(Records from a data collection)

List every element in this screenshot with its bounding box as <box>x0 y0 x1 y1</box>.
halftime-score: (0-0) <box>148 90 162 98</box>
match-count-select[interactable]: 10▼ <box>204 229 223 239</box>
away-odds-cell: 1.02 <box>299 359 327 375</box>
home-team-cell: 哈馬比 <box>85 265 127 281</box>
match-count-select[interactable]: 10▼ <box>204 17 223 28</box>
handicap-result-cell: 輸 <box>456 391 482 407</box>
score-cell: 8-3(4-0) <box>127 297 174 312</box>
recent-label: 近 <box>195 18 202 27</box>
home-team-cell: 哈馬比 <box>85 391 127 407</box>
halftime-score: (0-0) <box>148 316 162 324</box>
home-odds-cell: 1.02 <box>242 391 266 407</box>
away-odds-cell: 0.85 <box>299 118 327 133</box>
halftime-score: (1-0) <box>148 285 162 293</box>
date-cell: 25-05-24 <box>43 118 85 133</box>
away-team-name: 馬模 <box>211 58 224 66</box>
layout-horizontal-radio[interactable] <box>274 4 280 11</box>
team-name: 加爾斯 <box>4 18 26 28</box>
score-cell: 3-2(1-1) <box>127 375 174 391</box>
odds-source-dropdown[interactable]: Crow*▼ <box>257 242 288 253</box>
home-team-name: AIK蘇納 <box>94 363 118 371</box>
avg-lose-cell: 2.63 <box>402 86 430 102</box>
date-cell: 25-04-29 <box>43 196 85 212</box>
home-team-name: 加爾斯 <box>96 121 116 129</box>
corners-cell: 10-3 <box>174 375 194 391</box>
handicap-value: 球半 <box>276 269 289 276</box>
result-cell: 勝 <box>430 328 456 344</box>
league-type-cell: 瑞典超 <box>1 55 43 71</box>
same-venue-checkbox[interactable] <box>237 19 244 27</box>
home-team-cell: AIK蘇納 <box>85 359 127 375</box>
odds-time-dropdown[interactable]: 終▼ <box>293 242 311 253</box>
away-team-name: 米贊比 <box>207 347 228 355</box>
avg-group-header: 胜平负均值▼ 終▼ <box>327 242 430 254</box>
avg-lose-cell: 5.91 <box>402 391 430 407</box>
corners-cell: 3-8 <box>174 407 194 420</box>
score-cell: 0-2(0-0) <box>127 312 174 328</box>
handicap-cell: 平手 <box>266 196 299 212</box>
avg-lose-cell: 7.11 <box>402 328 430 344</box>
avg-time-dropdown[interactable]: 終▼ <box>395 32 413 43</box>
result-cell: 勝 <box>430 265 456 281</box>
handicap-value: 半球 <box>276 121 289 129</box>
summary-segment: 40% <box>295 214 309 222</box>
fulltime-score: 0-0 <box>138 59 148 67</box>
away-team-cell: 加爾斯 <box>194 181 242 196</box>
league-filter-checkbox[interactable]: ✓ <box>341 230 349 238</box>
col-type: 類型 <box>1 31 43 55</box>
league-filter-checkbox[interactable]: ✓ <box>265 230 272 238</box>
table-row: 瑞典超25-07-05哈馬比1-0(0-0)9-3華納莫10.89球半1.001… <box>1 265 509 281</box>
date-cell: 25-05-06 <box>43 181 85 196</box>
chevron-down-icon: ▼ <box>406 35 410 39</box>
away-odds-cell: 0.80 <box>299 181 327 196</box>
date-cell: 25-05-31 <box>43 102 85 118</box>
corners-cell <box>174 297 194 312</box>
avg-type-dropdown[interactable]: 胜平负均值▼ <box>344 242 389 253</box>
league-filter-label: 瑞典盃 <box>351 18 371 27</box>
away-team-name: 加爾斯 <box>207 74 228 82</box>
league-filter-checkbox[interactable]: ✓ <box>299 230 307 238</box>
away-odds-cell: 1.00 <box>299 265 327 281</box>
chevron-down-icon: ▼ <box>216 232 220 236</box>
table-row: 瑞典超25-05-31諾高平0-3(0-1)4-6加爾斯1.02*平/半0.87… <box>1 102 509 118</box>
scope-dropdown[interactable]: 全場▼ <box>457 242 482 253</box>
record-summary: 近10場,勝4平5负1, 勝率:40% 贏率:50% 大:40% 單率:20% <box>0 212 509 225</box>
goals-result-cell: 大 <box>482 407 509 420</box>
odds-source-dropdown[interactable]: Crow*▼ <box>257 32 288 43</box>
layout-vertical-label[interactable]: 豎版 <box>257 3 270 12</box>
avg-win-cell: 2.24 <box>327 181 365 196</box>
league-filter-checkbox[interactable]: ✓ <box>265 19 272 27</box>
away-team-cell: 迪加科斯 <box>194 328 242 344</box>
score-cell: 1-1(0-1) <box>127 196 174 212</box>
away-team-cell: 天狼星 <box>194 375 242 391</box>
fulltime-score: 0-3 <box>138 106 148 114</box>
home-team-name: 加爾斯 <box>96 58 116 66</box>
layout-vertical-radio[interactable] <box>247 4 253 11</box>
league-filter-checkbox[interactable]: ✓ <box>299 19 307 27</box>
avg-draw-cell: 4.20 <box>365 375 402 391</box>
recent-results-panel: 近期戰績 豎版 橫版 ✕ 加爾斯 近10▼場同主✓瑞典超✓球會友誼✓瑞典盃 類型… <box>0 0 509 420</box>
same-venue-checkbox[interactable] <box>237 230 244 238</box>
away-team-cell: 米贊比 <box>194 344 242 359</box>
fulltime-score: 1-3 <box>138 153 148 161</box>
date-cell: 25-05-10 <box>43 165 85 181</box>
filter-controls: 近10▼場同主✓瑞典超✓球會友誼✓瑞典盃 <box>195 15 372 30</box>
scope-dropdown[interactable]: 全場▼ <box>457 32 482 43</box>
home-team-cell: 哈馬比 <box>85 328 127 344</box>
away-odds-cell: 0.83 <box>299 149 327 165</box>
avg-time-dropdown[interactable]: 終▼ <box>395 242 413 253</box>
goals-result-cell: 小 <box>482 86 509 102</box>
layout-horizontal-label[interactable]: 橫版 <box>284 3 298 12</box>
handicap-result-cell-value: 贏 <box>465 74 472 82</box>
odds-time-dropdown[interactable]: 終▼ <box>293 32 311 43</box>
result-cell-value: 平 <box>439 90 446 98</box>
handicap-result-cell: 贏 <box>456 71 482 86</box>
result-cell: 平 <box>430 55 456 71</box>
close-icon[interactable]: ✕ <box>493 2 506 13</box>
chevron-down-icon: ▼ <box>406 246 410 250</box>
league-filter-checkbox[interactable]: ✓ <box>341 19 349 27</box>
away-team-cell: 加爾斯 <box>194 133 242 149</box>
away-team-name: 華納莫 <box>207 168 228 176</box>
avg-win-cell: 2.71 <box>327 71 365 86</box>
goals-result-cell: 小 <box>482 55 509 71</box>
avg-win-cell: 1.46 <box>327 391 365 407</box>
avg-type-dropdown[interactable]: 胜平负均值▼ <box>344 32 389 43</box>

**WORK ORDER**
Nothing in the entries should be left out; please reproduce them all exactly.

**SOLUTION TO THIS TASK**
List every element in this screenshot with its bounding box as <box>x0 y0 x1 y1</box>.
halftime-score: (0-0) <box>148 90 162 98</box>
match-count-select[interactable]: 10▼ <box>204 229 223 239</box>
away-odds-cell: 1.02 <box>299 359 327 375</box>
home-team-cell: 哈馬比 <box>85 265 127 281</box>
match-count-select[interactable]: 10▼ <box>204 17 223 28</box>
handicap-result-cell: 輸 <box>456 391 482 407</box>
score-cell: 8-3(4-0) <box>127 297 174 312</box>
recent-label: 近 <box>195 18 202 27</box>
home-team-cell: 哈馬比 <box>85 391 127 407</box>
halftime-score: (0-0) <box>148 316 162 324</box>
home-odds-cell: 1.02 <box>242 391 266 407</box>
away-odds-cell: 0.85 <box>299 118 327 133</box>
halftime-score: (1-0) <box>148 285 162 293</box>
date-cell: 25-05-24 <box>43 118 85 133</box>
away-team-name: 馬模 <box>211 58 224 66</box>
layout-horizontal-radio[interactable] <box>274 4 280 11</box>
team-name: 加爾斯 <box>4 18 26 28</box>
score-cell: 3-2(1-1) <box>127 375 174 391</box>
odds-source-dropdown[interactable]: Crow*▼ <box>257 242 288 253</box>
home-team-name: AIK蘇納 <box>94 363 118 371</box>
avg-lose-cell: 2.63 <box>402 86 430 102</box>
date-cell: 25-04-29 <box>43 196 85 212</box>
home-team-name: 加爾斯 <box>96 121 116 129</box>
corners-cell: 10-3 <box>174 375 194 391</box>
handicap-value: 球半 <box>276 269 289 276</box>
result-cell: 勝 <box>430 328 456 344</box>
league-type-cell: 瑞典超 <box>1 55 43 71</box>
same-venue-checkbox[interactable] <box>237 19 244 27</box>
home-team-cell: AIK蘇納 <box>85 359 127 375</box>
odds-time-dropdown[interactable]: 終▼ <box>293 242 311 253</box>
away-team-name: 米贊比 <box>207 347 228 355</box>
avg-group-header: 胜平负均值▼ 終▼ <box>327 242 430 254</box>
avg-lose-cell: 5.91 <box>402 391 430 407</box>
corners-cell: 3-8 <box>174 407 194 420</box>
score-cell: 0-2(0-0) <box>127 312 174 328</box>
handicap-cell: 平手 <box>266 196 299 212</box>
avg-lose-cell: 7.11 <box>402 328 430 344</box>
avg-time-dropdown[interactable]: 終▼ <box>395 32 413 43</box>
result-cell: 勝 <box>430 265 456 281</box>
handicap-value: 半球 <box>276 121 289 129</box>
summary-segment: 40% <box>295 214 309 222</box>
fulltime-score: 0-0 <box>138 59 148 67</box>
away-team-cell: 加爾斯 <box>194 181 242 196</box>
league-filter-checkbox[interactable]: ✓ <box>341 230 349 238</box>
col-type: 類型 <box>1 31 43 55</box>
league-filter-checkbox[interactable]: ✓ <box>265 230 272 238</box>
table-row: 瑞典超25-07-05哈馬比1-0(0-0)9-3華納莫10.89球半1.001… <box>1 265 509 281</box>
date-cell: 25-05-06 <box>43 181 85 196</box>
chevron-down-icon: ▼ <box>406 35 410 39</box>
away-odds-cell: 0.80 <box>299 181 327 196</box>
date-cell: 25-05-31 <box>43 102 85 118</box>
corners-cell <box>174 297 194 312</box>
avg-type-dropdown[interactable]: 胜平负均值▼ <box>344 242 389 253</box>
league-filter-label: 瑞典盃 <box>351 18 371 27</box>
away-team-name: 加爾斯 <box>207 74 228 82</box>
league-filter-checkbox[interactable]: ✓ <box>299 230 307 238</box>
away-odds-cell: 1.00 <box>299 265 327 281</box>
chevron-down-icon: ▼ <box>216 232 220 236</box>
table-row: 瑞典超25-05-31諾高平0-3(0-1)4-6加爾斯1.02*平/半0.87… <box>1 102 509 118</box>
scope-dropdown[interactable]: 全場▼ <box>457 242 482 253</box>
record-summary: 近10場,勝4平5负1, 勝率:40% 贏率:50% 大:40% 單率:20% <box>0 212 509 225</box>
goals-result-cell: 大 <box>482 407 509 420</box>
odds-source-dropdown[interactable]: Crow*▼ <box>257 32 288 43</box>
layout-vertical-label[interactable]: 豎版 <box>257 3 270 12</box>
avg-win-cell: 2.24 <box>327 181 365 196</box>
league-filter-checkbox[interactable]: ✓ <box>265 19 272 27</box>
away-team-cell: 迪加科斯 <box>194 328 242 344</box>
score-cell: 1-1(0-1) <box>127 196 174 212</box>
away-team-cell: 天狼星 <box>194 375 242 391</box>
fulltime-score: 0-3 <box>138 106 148 114</box>
home-team-name: 加爾斯 <box>96 58 116 66</box>
layout-vertical-radio[interactable] <box>247 4 253 11</box>
league-filter-checkbox[interactable]: ✓ <box>299 19 307 27</box>
avg-draw-cell: 4.20 <box>365 375 402 391</box>
recent-results-panel: 近期戰績 豎版 橫版 ✕ 加爾斯 近10▼場同主✓瑞典超✓球會友誼✓瑞典盃 類型… <box>0 0 509 420</box>
same-venue-checkbox[interactable] <box>237 230 244 238</box>
away-team-cell: 米贊比 <box>194 344 242 359</box>
fulltime-score: 1-3 <box>138 153 148 161</box>
date-cell: 25-05-10 <box>43 165 85 181</box>
filter-controls: 近10▼場同主✓瑞典超✓球會友誼✓瑞典盃 <box>195 15 372 30</box>
scope-dropdown[interactable]: 全場▼ <box>457 32 482 43</box>
home-team-cell: 哈馬比 <box>85 328 127 344</box>
away-odds-cell: 0.83 <box>299 149 327 165</box>
avg-time-dropdown[interactable]: 終▼ <box>395 242 413 253</box>
goals-result-cell: 小 <box>482 86 509 102</box>
layout-horizontal-label[interactable]: 橫版 <box>284 3 298 12</box>
handicap-result-cell-value: 贏 <box>465 74 472 82</box>
odds-time-dropdown[interactable]: 終▼ <box>293 32 311 43</box>
result-cell-value: 平 <box>439 90 446 98</box>
handicap-result-cell: 贏 <box>456 71 482 86</box>
result-cell: 平 <box>430 55 456 71</box>
close-icon[interactable]: ✕ <box>493 2 506 13</box>
chevron-down-icon: ▼ <box>406 246 410 250</box>
league-filter-checkbox[interactable]: ✓ <box>341 19 349 27</box>
away-team-cell: 加爾斯 <box>194 133 242 149</box>
away-team-name: 華納莫 <box>207 168 228 176</box>
avg-win-cell: 2.71 <box>327 71 365 86</box>
goals-result-cell: 小 <box>482 55 509 71</box>
avg-win-cell: 1.46 <box>327 391 365 407</box>
avg-type-dropdown[interactable]: 胜平负均值▼ <box>344 32 389 43</box>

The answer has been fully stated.